══ RECORDED INFORMATION

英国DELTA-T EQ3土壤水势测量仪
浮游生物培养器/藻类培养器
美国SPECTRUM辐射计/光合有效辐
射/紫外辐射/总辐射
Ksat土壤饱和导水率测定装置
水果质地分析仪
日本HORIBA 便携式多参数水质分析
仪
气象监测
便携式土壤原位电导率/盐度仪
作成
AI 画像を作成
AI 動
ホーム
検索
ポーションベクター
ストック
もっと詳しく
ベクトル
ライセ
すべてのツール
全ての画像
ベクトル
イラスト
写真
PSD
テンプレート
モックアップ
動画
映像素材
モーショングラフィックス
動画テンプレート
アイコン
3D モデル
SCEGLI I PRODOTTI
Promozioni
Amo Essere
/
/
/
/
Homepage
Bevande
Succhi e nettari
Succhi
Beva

════
══ RECORDED INFORMATION

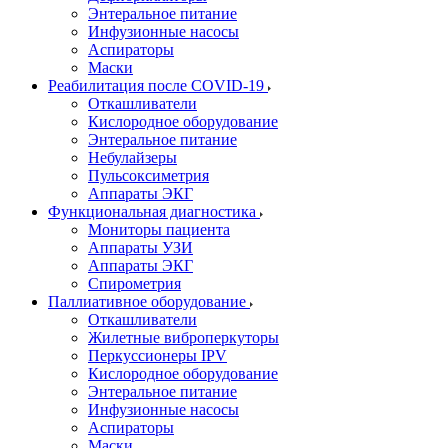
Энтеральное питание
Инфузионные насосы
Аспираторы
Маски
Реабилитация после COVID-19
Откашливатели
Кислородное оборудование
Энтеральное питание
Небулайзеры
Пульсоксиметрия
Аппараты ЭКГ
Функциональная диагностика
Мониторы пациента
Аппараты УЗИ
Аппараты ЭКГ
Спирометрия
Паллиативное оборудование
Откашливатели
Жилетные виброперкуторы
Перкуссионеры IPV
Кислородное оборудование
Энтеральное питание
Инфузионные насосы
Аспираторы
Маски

════
══ RECORDED INFORMATION

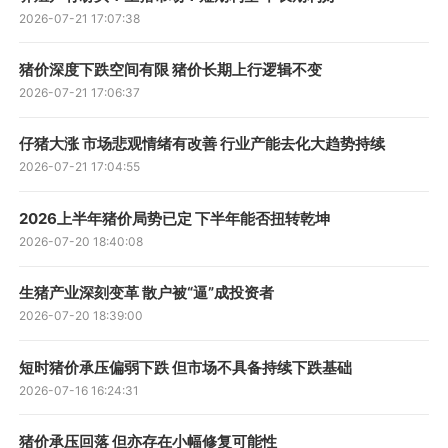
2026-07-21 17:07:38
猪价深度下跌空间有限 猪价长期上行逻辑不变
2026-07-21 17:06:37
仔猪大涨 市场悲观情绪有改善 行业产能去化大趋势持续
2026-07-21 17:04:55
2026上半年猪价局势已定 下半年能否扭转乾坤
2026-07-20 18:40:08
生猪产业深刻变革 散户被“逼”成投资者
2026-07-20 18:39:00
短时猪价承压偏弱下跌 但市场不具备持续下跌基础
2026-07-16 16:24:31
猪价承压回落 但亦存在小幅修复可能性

════

Given the records above, return exactly the lines starting at the line containing "短时猪价承压偏弱下跌 但市场不具备持续下跌基础" and ending at the line containing "猪价承压回落 但亦存在小幅修复可能性", including both.

> [SOLUTION TO THE PROBLEM]:
短时猪价承压偏弱下跌 但市场不具备持续下跌基础
2026-07-16 16:24:31
猪价承压回落 但亦存在小幅修复可能性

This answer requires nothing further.